Abby, I’m not sure the type of wood. He didn’t specify it in the notes he sent. It looks like the siding might be cedar fence boards. They look so good because he stained them. The framing lumber looks like a regular softwood — spruce, fir, or pine — whatever they sell at your local big box for framing lumber. Again, he stained it to give it that richer look. Hope this helps. Feel free to email me if you have any other questions.
I used predominately western red cedar. For the siding, I used cedar fencing cut to size. It wasn’t the cheapest option but withstands annual pressure washing and comes out looking like new every year. Still very happy with my Garden Coop design.
Thanks, Clay, for posting. I was worried about the design and being good for the hotter weather. We just bought a place south of Houston, new construction without trees in the back yard. I was worried about the see-through roofing material. Have you had any problems with it becoming like a greenhouse in there? I see you have those nice hill country trees. I think the only alteration I will make is to shorten my coop to fence level to give it more stability incase of a hurricane!
Wendy, thank you for posting. Clay may respond as well, but I thought I’d address your concerns about the design and the materials called for in the plans.

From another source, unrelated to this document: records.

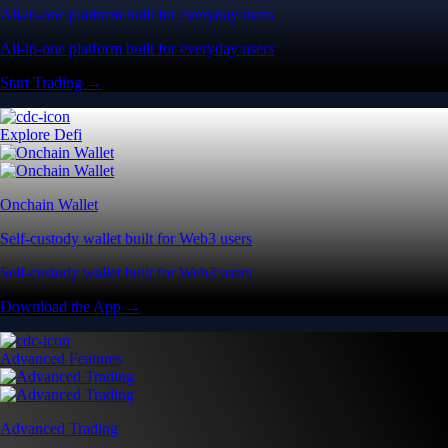
All-in-one platform built for everyday users
All-in-one platform built for everyday users
Start Trading →
Explore Defi
Onchain Wallet
Self-custody wallet built for Web3 users
Self-custody wallet built for Web3 users
Download the App →
Advanced Features
Advanced Trading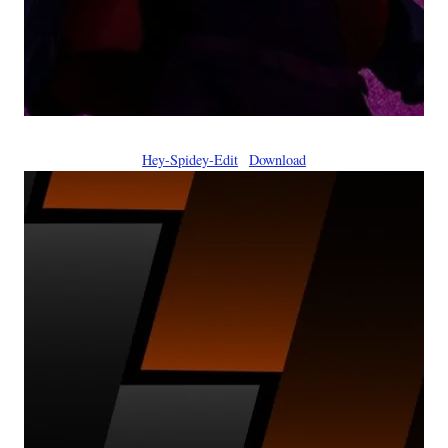
Hey-Spidey-Edit
Download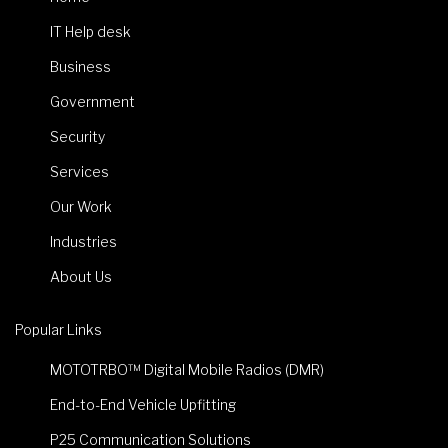
IT Help desk
Business
Government
Security
Services
Our Work
Industries
About Us
Popular Links
MOTOTRBO™ Digital Mobile Radios (DMR)
End-to-End Vehicle Upfitting
P25 Communication Solutions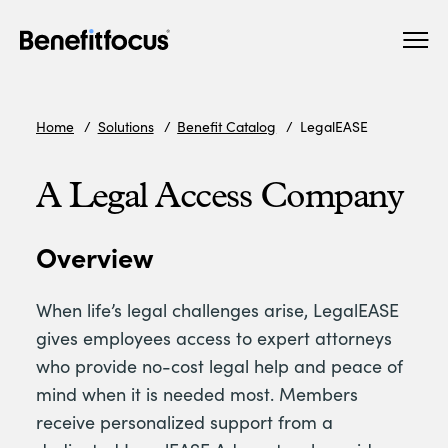
Skip
Main
to
navigation
main
content
Home
Solutions
Benefit Catalog
LegalEASE
A Legal Access Company
Overview
When life’s legal challenges arise, LegalEASE
gives employees access to expert attorneys
who provide no-cost legal help and peace of
mind when it is needed most. Members
receive personalized support from a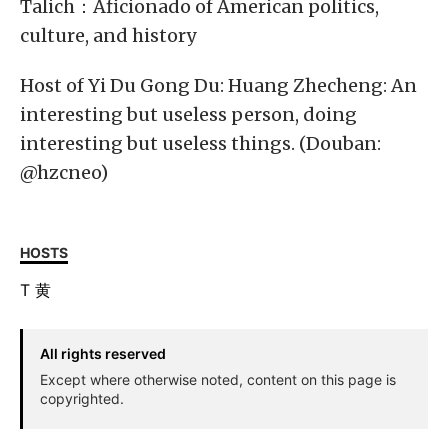
Talich：Aficionado of American politics,
culture, and history
Host of Yi Du Gong Du: Huang Zhecheng: An
interesting but useless person, doing
interesting but useless things. (Douban:
@hzcneo)
HOSTS
T
黄
All rights reserved
Except where otherwise noted, content on this page is
copyrighted.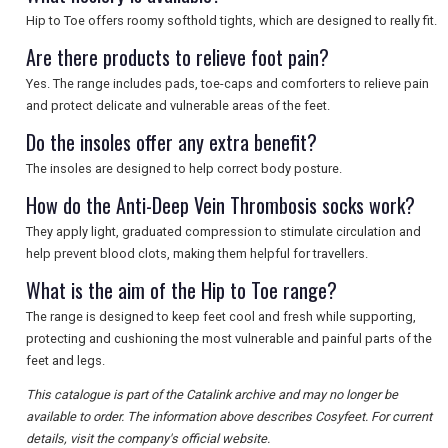
Hip to Toe offers roomy softhold tights, which are designed to really fit.
Are there products to relieve foot pain?
Yes. The range includes pads, toe-caps and comforters to relieve pain
and protect delicate and vulnerable areas of the feet.
Do the insoles offer any extra benefit?
The insoles are designed to help correct body posture.
How do the Anti-Deep Vein Thrombosis socks work?
They apply light, graduated compression to stimulate circulation and
help prevent blood clots, making them helpful for travellers.
What is the aim of the Hip to Toe range?
The range is designed to keep feet cool and fresh while supporting,
protecting and cushioning the most vulnerable and painful parts of the
feet and legs.
This catalogue is part of the Catalink archive and may no longer be
available to order. The information above describes Cosyfeet. For current
details, visit the company's official website.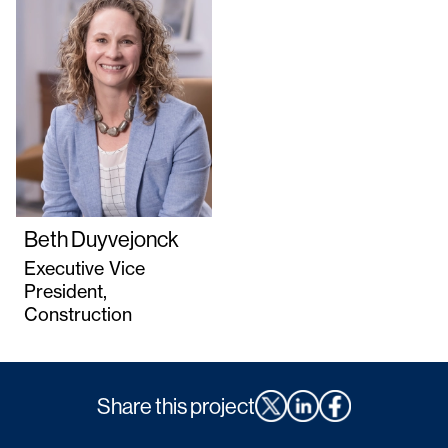
Beth Duyvejonck
Executive Vice
President,
Construction
Share this project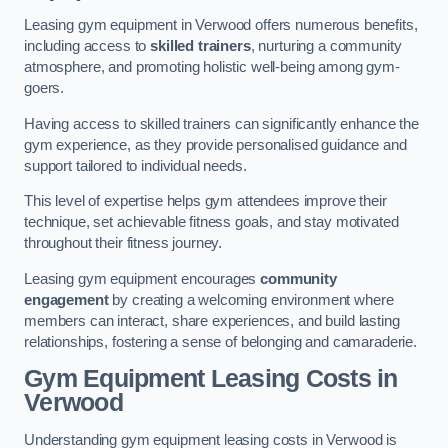
Leasing gym equipment in Verwood offers numerous benefits,
including access to
skilled trainers
, nurturing a community
atmosphere, and promoting holistic well-being among gym-
goers.
Having access to skilled trainers can significantly enhance the
gym experience, as they provide personalised guidance and
support tailored to individual needs.
This level of expertise helps gym attendees improve their
technique, set achievable fitness goals, and stay motivated
throughout their fitness journey.
Leasing gym equipment encourages
community
engagement
by creating a welcoming environment where
members can interact, share experiences, and build lasting
relationships, fostering a sense of belonging and camaraderie.
Gym Equipment Leasing Costs in
Verwood
Understanding gym equipment leasing costs in Verwood is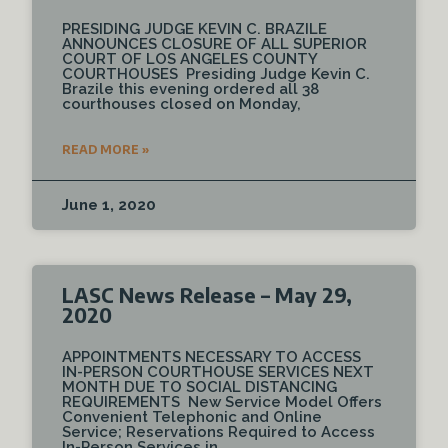
PRESIDING JUDGE KEVIN C. BRAZILE
ANNOUNCES CLOSURE OF ALL SUPERIOR
COURT OF LOS ANGELES COUNTY
COURTHOUSES Presiding Judge Kevin C.
Brazile this evening ordered all 38
courthouses closed on Monday,
READ MORE »
June 1, 2020
LASC News Release – May 29,
2020
APPOINTMENTS NECESSARY TO ACCESS
IN-PERSON COURTHOUSE SERVICES NEXT
MONTH DUE TO SOCIAL DISTANCING
REQUIREMENTS New Service Model Offers
Convenient Telephonic and Online
Service; Reservations Required to Access
In-Person Services in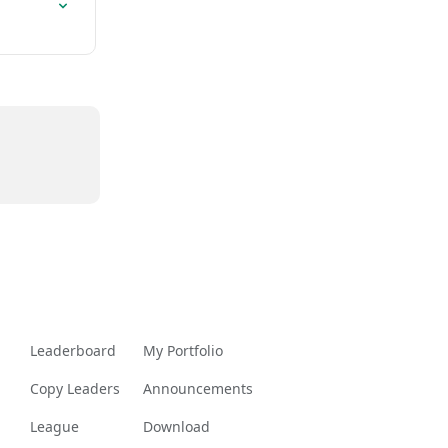
Leaderboard
My Portfolio
Copy Leaders
Announcements
League
Download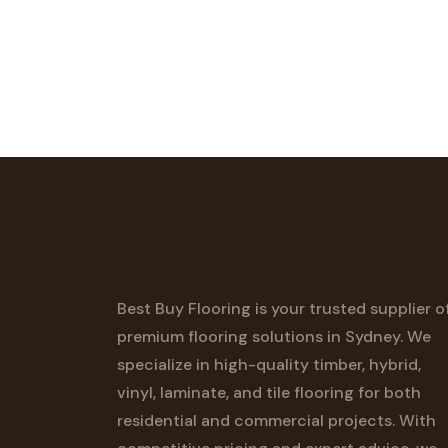
Best Buy Flooring is your trusted supplier o
premium flooring solutions in Sydney. We
specialize in high-quality timber, hybrid,
vinyl, laminate, and tile flooring for both
residential and commercial projects. With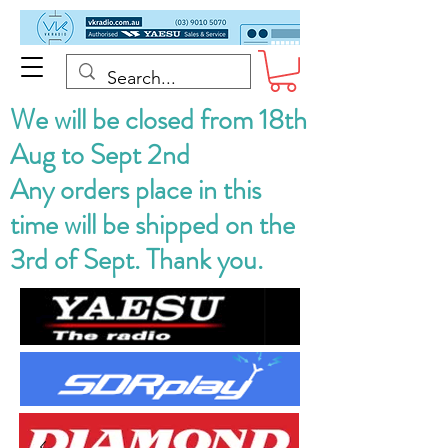
We will be closed from 18th
Aug to Sept 2nd
Any orders place in this
time will be shipped on the
3rd of Sept. Thank you.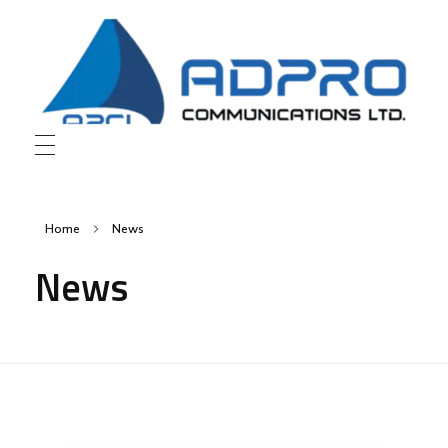
AD Pro Communications Ltd. Leading Outdoor Advertising Agency in Bangladesh
AD Pro Communications Ltd.
Home
News
News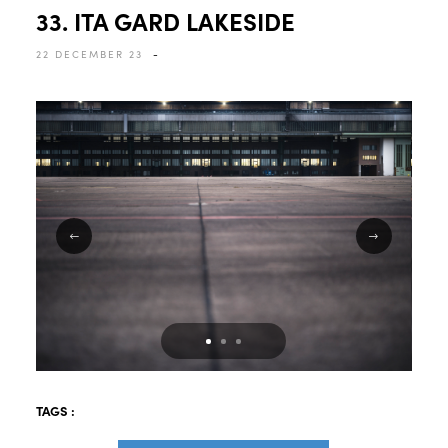
33. ITA GARD LAKESIDE
22 DECEMBER 23
-
TAGS :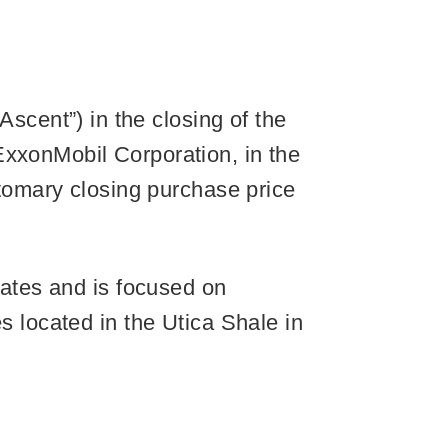
cent”) in the closing of the
ExxonMobil Corporation, in the
stomary closing purchase price
tates and is focused on
s located in the Utica Shale in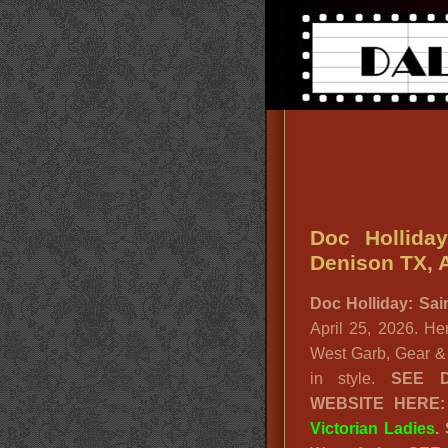
Doc Holliday
Denison TX, A
Doc Holliday: Sai
April 25, 2026. Her
West Garb, Gear & 
in style.
SEE
WEBSITE HERE
Victorian Ladies
.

The Solar Gray polycarbonate roofing panels cut all but 30% of the sunlight and block about half of the solar heat. So they actually provide plenty of shade in full summer sun. And because of the openness of the design, there is no buildup of heat as in an enclosed greenhouse — unless you were to make modifications specifically to capture and hold heat. See this post for an example of that.
As for building The Garden Coop in an area with high winds, I’ve had a couple customers in hurricane country anchor 4×4 posts for the corners and attach the walls to those. A simpler way would be to anchor the coop with augur anchors, the kind used to anchor sheds. The kits you can get for this usually include four or so anchors of either 15″ or 30″ depth (one for each corner) plus a length of cable. You screw the anchors into the ground, loop the cable through, then secure it to either the bottom of the frame or drape it up over the rafters if you feel you need to anchor from the top. (This is all in addition to the anchoring that results from trenching the hardware cloth.)
Augur anchors will be very effective on The Garden Coop, since they’re designed to hold against the greater stresses endured by solid-walled sheds. It might seem counterintuitive that an airy looking structure like The Garden Coop would actually have less stress on it from wind than a solid-walled shed, but because the wind flows through it, there isn’t the force/pressure against walls that lead to tipping.
A couple other customers have sent me video and photos of their coops during or after Superstorm Sandy in 2012. Here’s one of them. Neither customer had any issues with their Garden Coop.
Hope this helps.
Probably too late to be useful Wendy, but I’ll answer for anyone else interested. Heat wasn’t really a problem as they look clear but were the lightly tinted ones, also, it’s under a live oak and gets only dappled sunlight. Branches dropping occasionally from the mature tree however started cracking the panels. So I replaced the vinyl roofing panels with galvanized steel roofing panels. I thought it would be too dark but it helped with heat and hasn’t been damaged by any branches etc. I (easily) added height to the Garden Coop since I’m tall and didn’t want to stoop. It’s easily modified to suit your needs.
I love the different stains on the exterior. Very striking. The window in the henhouse door is a nice touch.